> [Action item] The answer should be the exact lines from the line containing "REALIZAR UNA CONSULTA" through the last line of the material below, with no pictures.

- - - - - - -

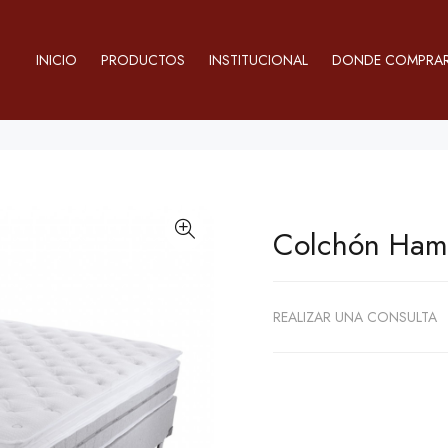
INICIO
PRODUCTOS
INSTITUCIONAL
DONDE COMPRA
Colchón Ham
REALIZAR UNA CONSULTA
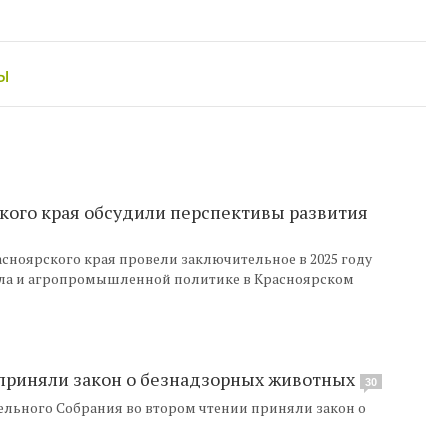
ы
кого края обсудили перспективы развития
сноярского края провели заключительное в 2025 году
села и агропромышленной политике в Красноярском
 приняли закон о безнадзорных животных
30
тельного Собрания во втором чтении приняли закон о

- - - - - - -

> [Written solution]
REALIZAR UNA CONSULTA
ы
кого края обсудили перспективы развития
сноярского края провели заключительное в 2025 году
села и агропромышленной политике в Красноярском
 приняли закон о безнадзорных животных
30
тельного Собрания во втором чтении приняли закон о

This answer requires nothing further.